Wage hike proponents frequently suggest that the state must step in to demand the raises that businesses resist. While most minimum wage earners quickly advance into better-paid positions, a small group in New Hampshire’s workforce may remain at the minimum wage for extended periods. These employees are very often high school dropouts or have poor reading skills. They earn the minimum wage because they offer meager skills, not because their employers are unreasonable. A wage hike might not be so problematic if lawmakers could also confer new skills along with the increased wages. Voting for higher wage floors, however, doesn’t teach anyone to read, make change or show up to work on time.

Employers buy labor. When faced with mandatory wage hikes, they can either pay higher wages for the same skills, or they can do like the rest of us and try to get more for their money. That means finding workers who offer the skills to justify the new wages. Many employers will hire tech-savvy teenagers to replace the older, unskilled workers unable to use the emerging technologies now common even in the low-skilled job sector. These teenagers flood into the marketplace to earn spending money, not to support themselves.

Other employers bypass hiring these better-educated teenagers and simply eliminate entry-level jobs. Consider the proliferation of ATMs and self-checkout lanes at grocery stores. McDonald’s, one of the most reliable sources of job opportunities for young people, is already experimenting with fully automated self-serve kiosks instead of cashiers.

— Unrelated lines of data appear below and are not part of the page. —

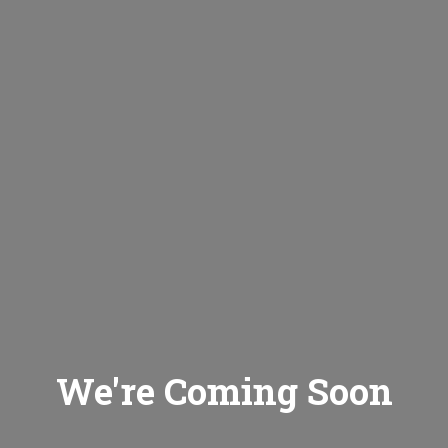
We're Coming Soon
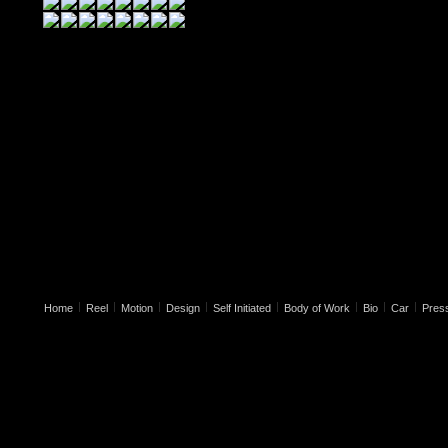
|
|
|
|
|
|
|
|
Home
Reel
Motion
Design
Self Initiated
Body of Work
Bio
Car
Pres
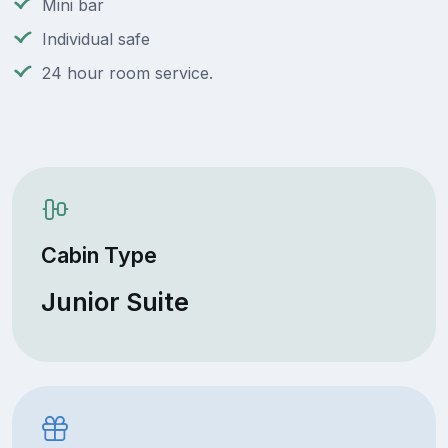
Mini bar
Individual safe
24 hour room service.
Cabin Type
Junior Suite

The adults who lose their jobs miss out on more than just a paycheck. For many Americans, the opportunity to work is their only chance to learn better skills and move up in the world.

New Hampshire’s lawmakers ought to remember the words of former Senator and 1972 Democratic presidential candidate, George McGovern. Discussing the effects of minimum wage hikes, the famously liberal McGovern asked, “when (entry level) jobs disappear, where will young people and those with minimal skills get a start in learning the ‘invisible curriculum’ we all learn on the job?”

The value of that invisible curriculum is incalculable. Almost two-thirds of people entering the job market at the minimum wage get a raise within one to 12 months. After improving their skills and establishing their value, these employees receive raises at a rate nearly six times larger than everyone else. They’re moving up the pay scale due to hard work and commitment, not because of a government mandate.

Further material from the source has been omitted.